The anabolic role of the Warburg, Cori-cycle and Crabtree effects in health and disease.

In evolution, genes survived that could code for metabolic pathways, promoting long term survival during famines or fasting when suffering from trauma, disease or during physiological growth. This requires utilization of substrates, already present in some form in the body. Carbohydrate stores are limited and to survive long, their utilization is restricted to survival pathways, by inhibiting glucose oxidation and glycogen synthesis. This leads to insulin resistance and spares muscle protein, because being the main supplier of carbon for new glucose production. In these survival pathways, part of the glucose is degraded in glycolysis in peripheral (muscle) tissues to pyruvate and lactate (Warburg effect), which are partly reutilized for glucose formation in liver and kidney, completing the Cori-cycle.
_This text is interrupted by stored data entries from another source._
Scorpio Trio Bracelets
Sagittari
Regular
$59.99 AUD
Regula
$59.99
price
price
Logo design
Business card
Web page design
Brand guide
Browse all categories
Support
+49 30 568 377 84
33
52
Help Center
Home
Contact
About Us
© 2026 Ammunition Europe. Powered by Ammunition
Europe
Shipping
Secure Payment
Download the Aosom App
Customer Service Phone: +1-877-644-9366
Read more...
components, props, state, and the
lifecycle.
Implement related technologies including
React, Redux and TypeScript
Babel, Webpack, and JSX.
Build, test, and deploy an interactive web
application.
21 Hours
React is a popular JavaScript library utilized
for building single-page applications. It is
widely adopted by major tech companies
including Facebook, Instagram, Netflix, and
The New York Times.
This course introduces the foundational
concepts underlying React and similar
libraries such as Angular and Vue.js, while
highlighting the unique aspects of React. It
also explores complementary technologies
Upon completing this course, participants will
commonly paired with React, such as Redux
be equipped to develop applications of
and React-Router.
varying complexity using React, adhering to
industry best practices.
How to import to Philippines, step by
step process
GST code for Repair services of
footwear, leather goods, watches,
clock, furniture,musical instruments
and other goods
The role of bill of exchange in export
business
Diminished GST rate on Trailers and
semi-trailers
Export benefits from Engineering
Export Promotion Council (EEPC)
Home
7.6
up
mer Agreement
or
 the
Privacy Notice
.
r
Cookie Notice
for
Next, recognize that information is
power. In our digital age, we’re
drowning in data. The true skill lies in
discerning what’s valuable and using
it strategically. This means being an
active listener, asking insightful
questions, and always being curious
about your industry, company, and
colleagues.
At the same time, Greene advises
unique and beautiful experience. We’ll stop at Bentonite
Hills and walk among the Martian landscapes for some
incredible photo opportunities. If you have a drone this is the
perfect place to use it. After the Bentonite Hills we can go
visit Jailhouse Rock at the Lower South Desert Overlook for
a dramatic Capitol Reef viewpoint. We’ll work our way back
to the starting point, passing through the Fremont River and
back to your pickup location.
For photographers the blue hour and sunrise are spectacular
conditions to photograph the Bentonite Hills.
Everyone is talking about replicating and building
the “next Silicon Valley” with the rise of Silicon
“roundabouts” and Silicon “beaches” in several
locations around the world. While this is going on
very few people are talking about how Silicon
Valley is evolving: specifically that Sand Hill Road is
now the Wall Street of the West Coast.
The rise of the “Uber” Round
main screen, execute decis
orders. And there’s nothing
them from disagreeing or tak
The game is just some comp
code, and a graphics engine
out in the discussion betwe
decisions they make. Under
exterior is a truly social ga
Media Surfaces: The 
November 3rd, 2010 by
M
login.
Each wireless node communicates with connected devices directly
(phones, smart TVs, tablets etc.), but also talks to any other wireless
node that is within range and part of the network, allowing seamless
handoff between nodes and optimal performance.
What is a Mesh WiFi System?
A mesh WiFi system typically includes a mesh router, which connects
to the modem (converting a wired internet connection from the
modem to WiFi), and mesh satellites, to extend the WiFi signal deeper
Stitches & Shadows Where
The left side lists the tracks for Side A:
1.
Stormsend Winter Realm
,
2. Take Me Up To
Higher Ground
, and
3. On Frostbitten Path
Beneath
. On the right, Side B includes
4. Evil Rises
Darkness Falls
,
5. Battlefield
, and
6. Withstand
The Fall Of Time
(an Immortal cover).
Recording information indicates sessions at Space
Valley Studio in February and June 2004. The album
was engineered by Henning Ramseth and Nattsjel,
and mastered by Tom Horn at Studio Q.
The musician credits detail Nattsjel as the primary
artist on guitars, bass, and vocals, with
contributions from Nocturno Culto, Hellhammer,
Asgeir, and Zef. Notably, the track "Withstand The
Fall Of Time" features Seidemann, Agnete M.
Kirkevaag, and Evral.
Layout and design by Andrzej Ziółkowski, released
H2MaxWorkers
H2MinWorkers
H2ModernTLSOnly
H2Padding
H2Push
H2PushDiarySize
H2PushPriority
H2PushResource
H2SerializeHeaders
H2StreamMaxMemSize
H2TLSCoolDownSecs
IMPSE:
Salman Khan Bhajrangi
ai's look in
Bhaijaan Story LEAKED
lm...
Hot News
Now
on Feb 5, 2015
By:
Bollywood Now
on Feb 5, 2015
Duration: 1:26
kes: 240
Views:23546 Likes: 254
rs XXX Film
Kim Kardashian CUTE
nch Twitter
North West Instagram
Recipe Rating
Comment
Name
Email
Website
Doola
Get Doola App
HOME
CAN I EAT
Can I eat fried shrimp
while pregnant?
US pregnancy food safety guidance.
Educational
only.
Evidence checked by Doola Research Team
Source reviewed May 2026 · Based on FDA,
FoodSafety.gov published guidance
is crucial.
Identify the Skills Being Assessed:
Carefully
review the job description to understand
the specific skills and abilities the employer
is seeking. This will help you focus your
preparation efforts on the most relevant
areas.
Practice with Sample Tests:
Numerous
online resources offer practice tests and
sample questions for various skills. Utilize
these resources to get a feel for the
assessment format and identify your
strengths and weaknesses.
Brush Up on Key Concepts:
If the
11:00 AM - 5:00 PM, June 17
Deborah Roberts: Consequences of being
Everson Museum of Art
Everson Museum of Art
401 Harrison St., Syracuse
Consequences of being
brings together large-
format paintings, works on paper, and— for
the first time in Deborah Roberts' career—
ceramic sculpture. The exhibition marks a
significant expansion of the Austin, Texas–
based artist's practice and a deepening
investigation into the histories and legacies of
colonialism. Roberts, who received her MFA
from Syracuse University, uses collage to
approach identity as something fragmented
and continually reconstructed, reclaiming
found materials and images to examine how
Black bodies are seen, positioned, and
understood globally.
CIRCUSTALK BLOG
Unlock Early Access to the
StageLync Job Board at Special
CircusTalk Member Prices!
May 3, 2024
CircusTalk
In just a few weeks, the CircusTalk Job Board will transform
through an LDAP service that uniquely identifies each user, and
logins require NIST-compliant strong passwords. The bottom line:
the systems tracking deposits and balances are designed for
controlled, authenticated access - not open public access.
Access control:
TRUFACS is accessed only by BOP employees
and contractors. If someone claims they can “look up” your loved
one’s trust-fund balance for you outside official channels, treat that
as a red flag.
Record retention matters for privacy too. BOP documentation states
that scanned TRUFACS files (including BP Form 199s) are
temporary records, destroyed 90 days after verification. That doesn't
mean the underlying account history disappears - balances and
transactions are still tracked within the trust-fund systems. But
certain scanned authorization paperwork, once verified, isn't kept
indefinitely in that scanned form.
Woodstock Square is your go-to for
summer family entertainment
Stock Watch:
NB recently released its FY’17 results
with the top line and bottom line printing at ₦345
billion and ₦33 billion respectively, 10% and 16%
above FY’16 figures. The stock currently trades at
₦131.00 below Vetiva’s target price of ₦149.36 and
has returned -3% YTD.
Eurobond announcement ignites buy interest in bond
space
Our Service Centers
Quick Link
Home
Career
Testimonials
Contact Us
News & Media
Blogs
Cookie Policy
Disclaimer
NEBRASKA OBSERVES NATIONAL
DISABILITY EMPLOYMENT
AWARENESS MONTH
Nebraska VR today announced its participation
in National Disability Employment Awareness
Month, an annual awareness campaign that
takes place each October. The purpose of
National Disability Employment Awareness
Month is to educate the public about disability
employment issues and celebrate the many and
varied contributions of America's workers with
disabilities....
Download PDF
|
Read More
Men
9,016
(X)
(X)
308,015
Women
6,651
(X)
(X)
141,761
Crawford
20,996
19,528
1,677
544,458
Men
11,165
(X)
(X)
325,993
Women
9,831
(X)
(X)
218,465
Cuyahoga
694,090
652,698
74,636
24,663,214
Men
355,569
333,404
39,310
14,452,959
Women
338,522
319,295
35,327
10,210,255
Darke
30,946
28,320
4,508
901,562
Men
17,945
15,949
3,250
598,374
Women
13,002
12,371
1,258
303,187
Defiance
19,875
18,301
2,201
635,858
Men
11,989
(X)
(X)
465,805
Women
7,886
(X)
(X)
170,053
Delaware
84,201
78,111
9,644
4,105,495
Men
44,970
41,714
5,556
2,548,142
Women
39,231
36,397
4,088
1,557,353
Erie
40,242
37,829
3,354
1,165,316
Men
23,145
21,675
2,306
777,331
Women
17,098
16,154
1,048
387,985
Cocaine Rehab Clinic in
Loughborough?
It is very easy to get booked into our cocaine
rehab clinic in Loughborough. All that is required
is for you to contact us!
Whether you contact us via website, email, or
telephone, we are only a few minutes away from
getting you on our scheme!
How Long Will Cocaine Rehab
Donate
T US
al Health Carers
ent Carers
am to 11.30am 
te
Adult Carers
Another part of the glucose taken up by muscle contributes, together with muscle derived amino acids, to the production of substrates consisting of a complete amino acid mix but extra non-essential amino acids like glutamine, alanine, glycine and proline. These support cell proliferation, matrix deposition and redox regulation in tissues, specifically active in host response and during growth. In these tissues, also glucose is taken up delivering glycolytic intermediates, that branch off and act as building blocks and produce reducing equivalents. Lactate is also produced and released in the circulation, adding to the lactate released by muscle in the Cori-cycle and completing secondary glucose cycles. Increased fluxes through these cycles lead to modest hyperglycemia and hyperlactatemia in states of healthy growth and disease and are often misinterpreted as induced by hypoxia.